SWEET INSTITUTE – Continuing Education for Mental Health Professionals

What’s Our Role as Clinicians?

In the article, entitled, What Does Helping Others Really Mean?  We explained that we would be dedicating a series of articles to address a series of topics that are most relevant to us. Today’s article is regarding one of such topics, and it is asking a fundamental question: What’s Our Role as Clinicians?

After years of studies, we find ourselves caring for patients, and depending on where we end up, what type of supervision, mentorship, or attending we have, chances are that we were not fortunate enough to have someone either invite us to participate in this inquiry, much less, help us answer this question: What’s Our Role as Clinicians?

In the article cited above, we enumerated the three possible answers to the question of what helping others really means.

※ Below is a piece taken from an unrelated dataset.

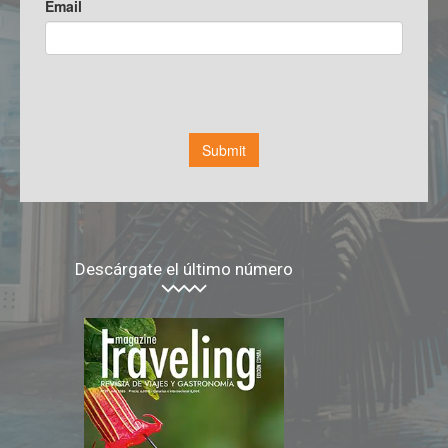
Descárgate el último número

How this question is answered helps define what the role of a clinician really is, and these two questions are therefore intertwined.

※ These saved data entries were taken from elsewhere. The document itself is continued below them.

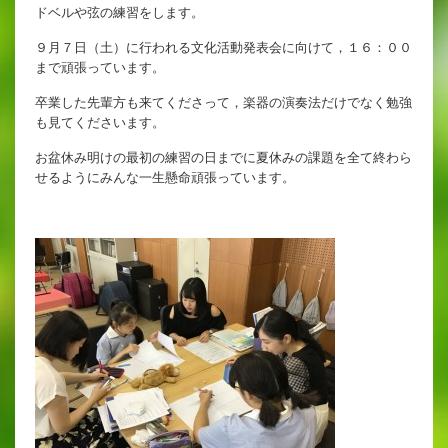
英語教育
ドベルや弦の練習をします。
９月７日（土）に行われる文化活動発表会に向けて，１６：００
両コース共通の取り組み
まで頑張っています。
卒業した先輩方も来てくださって，楽器の演奏法だけでなく勉強
も見てくださいます。
施設紹介
お盆休み明けの最初の練習の日までに夏休みの課題を全て終わら
せるようにみんな一生懸命頑張っています。
ゆりっこおすすめの
学校スポット
行事スケジュール
制服紹介
2027年度 入試について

Our role as clinicians, however, is not related just to what we think helping means. Our role as clinicians is also related to the answers to some fundamental questions that include:

  1. Who are our patients and clients?

  2. What is their nature?

  3. Are they in fact broken, like they often say to us, or like the system has been making them believe?

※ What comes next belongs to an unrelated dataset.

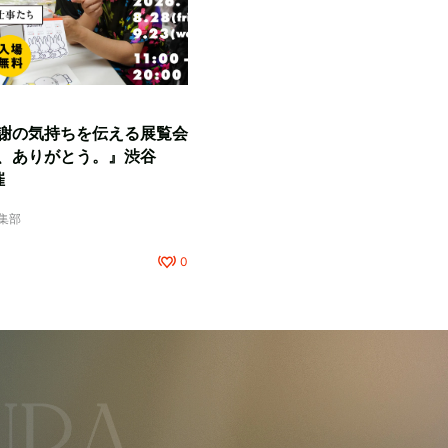
謝の気持ちを伝える展覧会
、ありがとう。』渋谷
催
編集部
0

  4. Do they really have to dig into their past over and over again until they resolve that one thing that is responsible for all their pain and suffering?

  5. Is our field catching up with science which has been confirming over and over that the more we look for something, the more we’re likely to find it; which means the more we believe in the faulty notion that our patients and clients are broken, the more that erroneous belief will be reinforced?

These are some of the fundamental questions to answer. These are fundamental questions that require all the attention possible, and dedicating at least five minutes a day to at least think them through, including to ponder upon upon then, and to do so along with a colleague, a supervisor, or a supervisee.  This may be one of the best gifts to ourselves as clinicians and to our patients and clients as well.

There is not to be a right or wrong answer here. But the thing that is certain is that as long as we view that our role as clinicians is to fix our patients and clients, we will also be viewing them as broken. Moreover, if we can ever buy into the baseless belief that anyone can ever be broken, it is a simple indication of our belief that we too, somehow, somewhere, are also broken. For, as Albert Einstein once said,

A human being is a part of the whole called by us “Universe,” a part limited in time and space. He experiences himself, his thoughts and feelings as something separate from the rest, a kind of optical delusion of his consciousness.

Essentially, Einstein was alluding to the well-known scientific knowledge upon which is based the teachings of Carl Rogers, Carl Jung, Abraham Maslow, among others. This same science is related to the process of projection, the process of countertransference, and to the parallel process.

We are unable to expect our patients to elevate themselves as long as we continue to believe that they are broken. As long as we hold such belief our role as clinicians will continue to be to fix them. And as long as we see our role as fixing them, we will be unable to really help them go from the stage of Consciousness of Suffering, to the stage of Consciousness of Empowerment.

What is your role as a clinician? Participating in the inquiry using the above five questions may be more transformative than you may think. Thank you for agreeing to grow to continue to provide the best to your patients and clients, to enhance your ability to make a difference, which in turn will lead to life satisfaction for you and for those around you, including your loved ones and your patients and clients.